24-е августа, пятница. Причина ареста профессора Иванова установлена с большей или меньшей степенью точности. Как и следовало ожидать, до тюрьмы его довели «самостийные» дела. Сидит он в тюрьме не здесь, а в Berhedorfe – там, где лагерь. Кто-то, видимо, дохнул там на него и написал, что он мутит воду и что «идеи», проповедуемые им, нарушают общественное спокойствие лагеря. Если ему удастся выбраться, эта история, надо полагать, немного вразумит его. А большего, чем легкого вразумления, ему никто не желает, потому что человек он очень неплохой.

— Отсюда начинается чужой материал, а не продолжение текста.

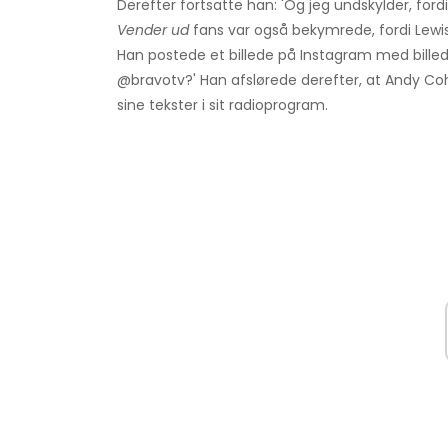
Derefter fortsatte han: 'Og jeg undskylder, for
Vender ud
fans var også bekymrede, fordi Lewi
Han postede et billede på Instagram med billed
@bravotv?' Han afslørede derefter, at Andy Coh
sine tekster i sit radioprogram.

Интересная деталь, которую я только что узнал: оказывается, жена профессора – русская чистейшей воды и ни слова не умеет по-украински. Дома они говорят только по-русски. А однажды еще в Киеве в споре с Лялей профессор поучал ее, что все люди, живущие на Украине, непременно должны говорить по-украински не только в общественных местах, а, главное, в семье. Жена профессора – добрейшей души человек. Уж не русский ли сам-то господин профессор? И фамилия у него что-то уж очень подозрительная, да и специфических украинских черт у него не слишком много, ну и… долго ли до греха?
Ведь знавал же я в Берлине русского (правда, круглого болвана и мерзавца), который, поступив в литературное украинское бюро, тотчас же превратился в «щирого» и начал утверждать:
– А ведь Россия-то пошла от Украины.